One thing which became immediately apparent was the large amount of failed boom, not just at Racoon, but all over the barrier islands.

… After leaving Racoon, we took off toward the Horizon well site.  We immediately ran into signs of oil and dispersant, on a rather large scale.  We spotted a small pod of dolphins right about a mile from the Racoon area, but after that … nada.  I’ve flown over the Gulf before and been out in boats, and I was very spooked at the overall absence of dolphins.

As we progressed, the oil became more and more apparent in different forms and textures.  It was like Baskin Robbins 32 flavors of Hell …

* I don’t know how many of you caught this piece of news over the weekend but a Deepwater Horizon chief engineer revealed to federal investigators that fire and gas alarms aboard the rig had been disabled for at least a year “because the rig’s leaders didn’t want to wake up to false alarms.” Having spent several nights onboard another Transocean drilling vessel, this makes me feel all kinds of lucky and freaked out. Safety culture, you betcha.

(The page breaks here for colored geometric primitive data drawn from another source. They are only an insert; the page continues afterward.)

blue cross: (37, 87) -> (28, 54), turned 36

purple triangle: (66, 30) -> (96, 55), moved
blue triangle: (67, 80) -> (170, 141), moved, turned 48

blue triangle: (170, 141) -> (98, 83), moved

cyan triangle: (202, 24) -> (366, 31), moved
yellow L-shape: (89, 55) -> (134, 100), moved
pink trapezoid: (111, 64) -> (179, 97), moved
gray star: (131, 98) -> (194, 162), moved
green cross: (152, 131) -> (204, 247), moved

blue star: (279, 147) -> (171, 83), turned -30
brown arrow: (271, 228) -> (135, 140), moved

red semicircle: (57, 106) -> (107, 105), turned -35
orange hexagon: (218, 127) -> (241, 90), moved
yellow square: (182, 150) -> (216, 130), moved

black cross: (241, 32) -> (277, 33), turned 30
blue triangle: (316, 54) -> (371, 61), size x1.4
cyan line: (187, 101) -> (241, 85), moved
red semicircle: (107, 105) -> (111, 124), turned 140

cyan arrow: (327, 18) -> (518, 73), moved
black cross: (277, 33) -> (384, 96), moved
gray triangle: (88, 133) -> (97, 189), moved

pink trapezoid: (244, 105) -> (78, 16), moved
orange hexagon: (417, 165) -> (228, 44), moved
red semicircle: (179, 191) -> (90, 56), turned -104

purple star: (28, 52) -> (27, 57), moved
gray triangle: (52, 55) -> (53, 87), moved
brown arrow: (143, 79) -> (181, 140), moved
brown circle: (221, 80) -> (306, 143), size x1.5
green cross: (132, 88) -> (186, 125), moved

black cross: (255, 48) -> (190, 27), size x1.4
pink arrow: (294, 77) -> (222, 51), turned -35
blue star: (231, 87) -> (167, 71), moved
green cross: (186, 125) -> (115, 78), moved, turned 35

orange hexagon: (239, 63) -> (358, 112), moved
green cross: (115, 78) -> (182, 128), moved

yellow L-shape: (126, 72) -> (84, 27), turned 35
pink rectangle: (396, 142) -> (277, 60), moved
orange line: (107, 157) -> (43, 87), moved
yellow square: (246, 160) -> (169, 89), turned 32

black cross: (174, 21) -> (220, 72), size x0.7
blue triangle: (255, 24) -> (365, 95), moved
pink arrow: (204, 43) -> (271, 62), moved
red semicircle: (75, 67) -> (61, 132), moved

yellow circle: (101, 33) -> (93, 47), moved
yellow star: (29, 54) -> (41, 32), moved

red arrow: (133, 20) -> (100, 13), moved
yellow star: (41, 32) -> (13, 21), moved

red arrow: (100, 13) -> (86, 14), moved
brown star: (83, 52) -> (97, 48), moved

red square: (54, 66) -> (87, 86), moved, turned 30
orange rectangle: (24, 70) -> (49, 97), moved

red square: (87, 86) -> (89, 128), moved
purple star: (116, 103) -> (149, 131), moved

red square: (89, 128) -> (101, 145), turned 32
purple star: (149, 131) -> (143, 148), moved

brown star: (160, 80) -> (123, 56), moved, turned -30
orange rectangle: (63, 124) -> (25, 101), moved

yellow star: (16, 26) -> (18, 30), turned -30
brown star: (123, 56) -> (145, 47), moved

* JoeJoeJoe pointed me to this NatGeo article with a photo gallery which explains how “UV light could help cleanup crews pinpoint hard-to-see oil that might then be treated with oil-eating bacteria.” A neat idea, but too many times have we started yet another environmental disaster to combat a previous one. I suggest that we dig trenches on beaches that have supposedly already been cleaned up and shine the UV light in there.

* Remember, BP’s expenses from the cleanup are tax-deductible.